I have a gallon bubbling away steadily, followed the directions to a T, including the yeast; settling out but far from clear at this point, but it's only two weeks. I have neighbors with bees and want to give them some, so we can do a honey-for-mead exchange - it would help a lot if it was drinkable! I had a raspberry mead at a winery in Chenango Forks, NY, and it was really good - light and not too sweet. Pretty color too! 
I was talking with my husband about the recipe last night and wondering if oranges and cloves and cinnamon wouldn't have been hard for a lot of people to come by way back, wondering what those unable to find or spring for what must have been "exotic" ingredients used for flavoring. Anybody know, or know a source to find out? Of course, my kids think I'M ancient, so all things are relative...


----------



## beeper4878

Thanks Wade for the post on mead. I got some ideas off of it and started 7 gallons last night. This is what I did:

7 Gallons of water
4 Quarts of Honey
6 whole cloves
2 TBS of ground cinnamon
7 Granny SMith Apples Juiced them

Checked my gravity and it was too low 1.060
So I added 4 crushed campden Tablets and 10lbs of sugar that moved the gravity up to 1.100 with a PH of 4.4
And I used the Lavin K1-1116 Killer yeast since there's snow up here in Michigan  Plan to move it into a carboy on it's 6th day or when the gravity drops to 1.07

I didn't want to have to use the sugar but I already had $21 in Honey and was on a budget. Jim


----------



## Wade E

Why so much water?


----------



## beeper4878

I have a six gallon Carboy and I thought I would fill it 2 inches from the top and then would have enough to fill a liter bottle on the side to play with. The rest will be sediment. My plans are to add some oak chips to the one liter bottle. Then later when I rack I can top off my carboy with the oak mixter and won't have to water it down any. I'm still new at wine making and my last wine I made I topped off with water. And I promised myself I'd find a better way. Jim


----------



## Wade E

7 gallons of water + 4 quarts of honey + 10 lbs of sugar + the juice of 7 apples has to bring you some where in the 9-10 gallon range Im guessing!!! What are you fermenting in or is there a type O somewhere?


----------



## beeper4878

Ya know I never really thought of it like that. lol It's not a typo just a miss calculation. I'm using a 18 gallon Rubbermaid Rough Neck Storage Box(Blue). And It is half full. 9 gallons (sigh). I bought it, washed it , and then Sanitized it using Potassium Metabisulphite. Guess I can always fill up a couple gallon bottles on the side. On the bright side I did use my hydromiter!


----------



## Wade E

Looks like you made more then you bargained for. By the way, any nutrient or energizer?


----------



## beeper4878

I use the LD Carlson Yeast Starter 2oz package. I've used it before and it seems to do a good job. I boil 2 cups of water and transfer it to a 1000ml beaker. When it cools to 105 I add my yeast. Then I wait 15 minutes and add the yiest starter to the yeast. It looks like malt, not sure what's in it. But I wait another 30 minutes and dump it in.


----------



## Wade E

It is a mixture of both nutrient an energizer and you are spending abot twice as much for that package versus just buying the 2 chemicals by themselves.


----------



## JezterVA

What is the alcohol content of this using bread yeast? I just made two batches and waiting for it to cool to room temp. I'm thinking of using a champagne yeast for one and the bread yeast for the other.

Thoughts?

Oh, and I used raisins in one and craisins in the other.


----------



## xxplod

*my !st mead*

well i just made a 4 gal batch used some local east tn honey a rich deep brown color it smells gr8 and i just know its gonna turn out gr8.i hope to be ready for xmas gifts


----------



## JezterVA

My batch that I made with the bread yeast has cleared and appears to be ready for bottling. The batch with the chamapgne yeast is still working.

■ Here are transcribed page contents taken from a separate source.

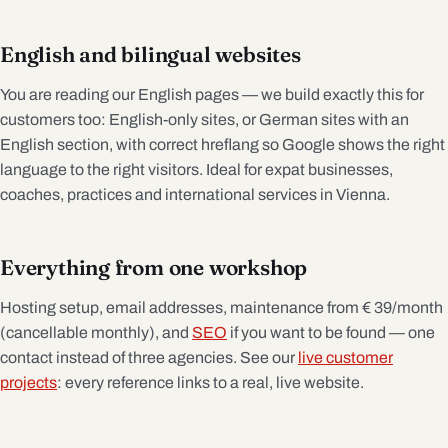
English and bilingual websites
You are reading our English pages — we build exactly this for
customers too: English-only sites, or German sites with an
English section, with correct hreflang so Google shows the right
language to the right visitors. Ideal for expat businesses,
coaches, practices and international services in Vienna.
Everything from one workshop
Hosting setup, email addresses, maintenance from € 39/month
(cancellable monthly), and
SEO
if you want to be found — one
contact instead of three agencies. See our
live customer
projects
: every reference links to a real, live website.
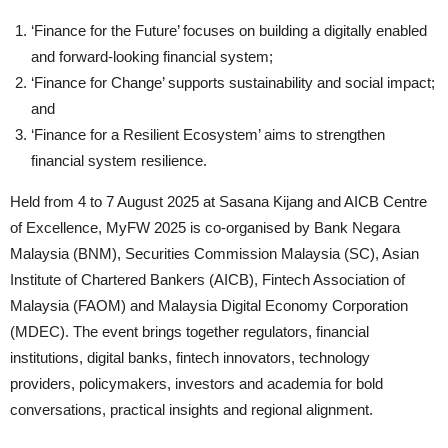
‘Finance for the Future’ focuses on building a digitally enabled
and forward-looking financial system;
‘Finance for Change’ supports sustainability and social impact;
and
‘Finance for a Resilient Ecosystem’ aims to strengthen
financial system resilience.
Held from 4 to 7 August 2025 at Sasana Kijang and AICB Centre
of Excellence, MyFW 2025 is co-organised by Bank Negara
Malaysia (BNM), Securities Commission Malaysia (SC), Asian
Institute of Chartered Bankers (AICB), Fintech Association of
Malaysia (FAOM) and Malaysia Digital Economy Corporation
(MDEC). The event brings together regulators, financial
institutions, digital banks, fintech innovators, technology
providers, policymakers, investors and academia for bold
conversations, practical insights and regional alignment.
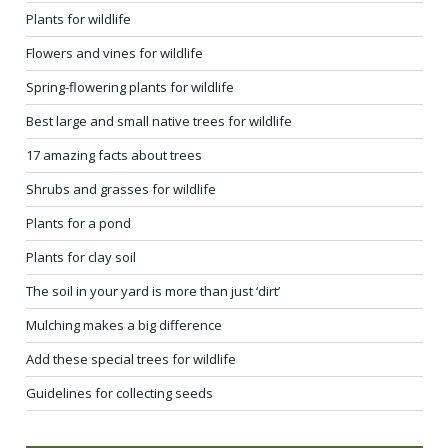
Plants for wildlife
Flowers and vines for wildlife
Spring-flowering plants for wildlife
Best large and small native trees for wildlife
17 amazing facts about trees
Shrubs and grasses for wildlife
Plants for a pond
Plants for clay soil
The soil in your yard is more than just ‘dirt’
Mulching makes a big difference
Add these special trees for wildlife
Guidelines for collecting seeds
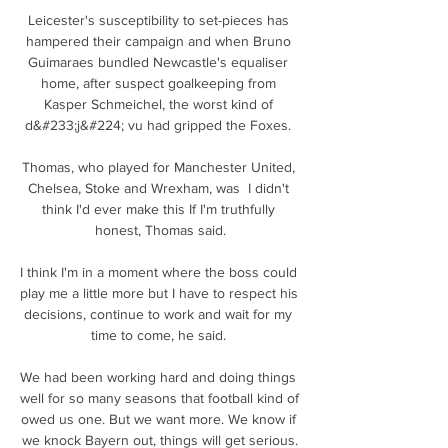
Leicester's susceptibility to set-pieces has 
hampered their campaign and when Bruno 
Guimaraes bundled Newcastle's equaliser 
home, after suspect goalkeeping from 
Kasper Schmeichel, the worst kind of 
d&#233;j&#224; vu had gripped the Foxes. 

Thomas, who played for Manchester United, 
Chelsea, Stoke and Wrexham, was  I didn't 
think I'd ever make this If I'm truthfully 
honest, Thomas said.

I think I'm in a moment where the boss could 
play me a little more but I have to respect his 
decisions, continue to work and wait for my 
time to come, he said. 

We had been working hard and doing things 
well for so many seasons that football kind of 
owed us one. But we want more. We know if 
we knock Bayern out, things will get serious.
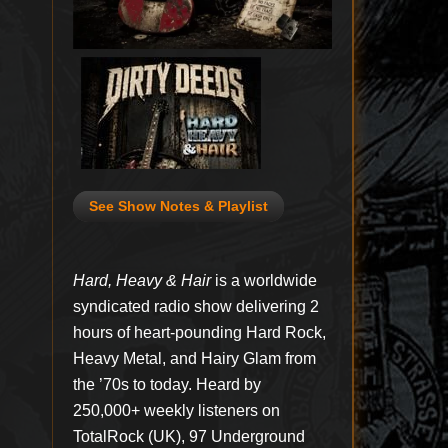
See Show Notes & Playlist
Hard, Heavy & Hair
is a worldwide
syndicated radio show delivering 2
hours of heart-pounding Hard Rock,
Heavy Metal, and Hairy Glam from
the ’70s to today. Heard by
250,000+ weekly listeners on
TotalRock (UK), 97 Underground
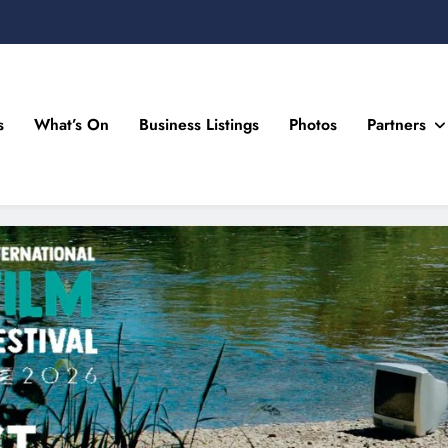
s
What’s On
Business Listings
Photos
Partners
n Drogheda and the North East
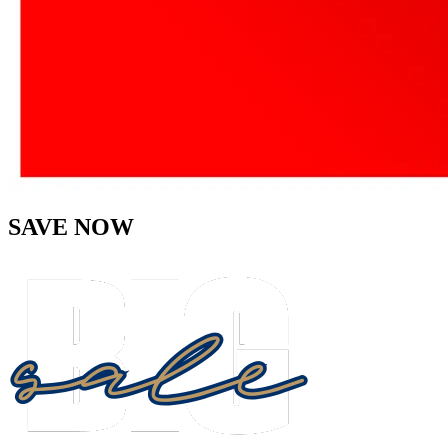
SAVE NOW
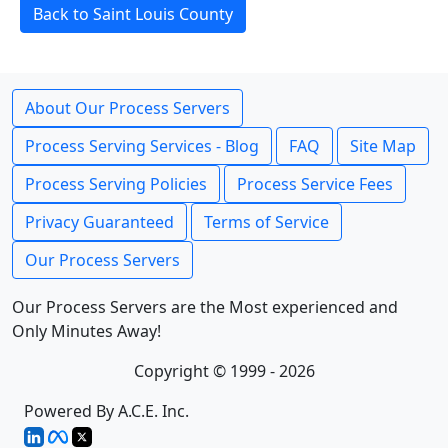
Back to Saint Louis County
About Our Process Servers
Process Serving Services - Blog
FAQ
Site Map
Process Serving Policies
Process Service Fees
Privacy Guaranteed
Terms of Service
Our Process Servers
Our Process Servers are the Most experienced and
Only Minutes Away!
Copyright © 1999 - 2026
Powered By A.C.E. Inc.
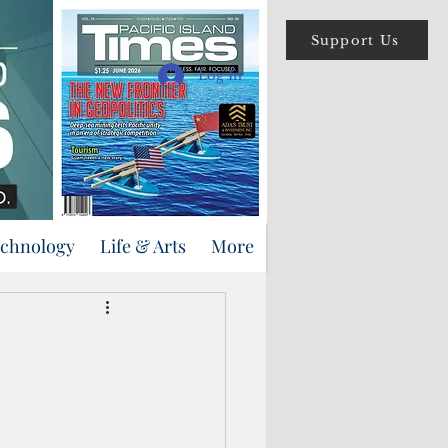
Support Us
Log In
echnology
Life & Arts
More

Does anyone know the alcohol content of this when finished after using the bread yeast?


----------



## Racinready300ex

I'm looking to try this, as soon as can get my hands on a smaller jug to make it in. I don't see any mention of sulfite's after it's done. Most things I've read say to sulfite and sorbate. 

Is there no real need with this mead? Or should one consider doing it anyway?

This would be my 1st mead and only my 3rd attempt at any wine.


----------



## Trog

Im out of raisins can I substitute nutrint instead


----------



## Wade E

The raisins are really there to add body to the wine so I would say not really.


----------



## Dugger

My nephew will be harvesting honey soon and has suggested we make some mead. I have no experience with this and this recipe seems to be the best way to start. 
Two questions:
1. If I were to make a 3 gal batch would I simply triple the recipe? Or would 3 one gal batches be better? I could see the 3 smaller jugs easier to find places to store. Also one could also substitute different fruits in each of the smaller jugs for a variety.
2. I note the comment about a pithy taste - would cutting the orange flesh from the rind and using that eliminate any pithy taste? 
Any suggestions are welcomed.
.. Doug


----------



## casner

I started with a 1 gallon batch per the recipe, and it disappeared immediately. So I did a 3 gallon batch, with less than 3x oranges, and it disappeared immediately.

I bottled my first 6 gallon batch a couple of months ago, and I have most of a case left from the 2.5 cases it made. Finally, I get to age some! It is really popular as a hostess gift or thank-you to friends.

The scaling back on the oranges and spices came from another forum, and works well. I have always used Red Star baking yeast instead of Fleischmanns, because that is what I bake with. Seems to go quite a bit farther on the alcohol level, though.


----------



## hewnozit

Wade E said:


> The raisins are really there to add body to the wine so I would say not really.



The raisins in JAOM are for nutrients. Not for body..otherwise one would use more than just 25 raisins per gallon


----------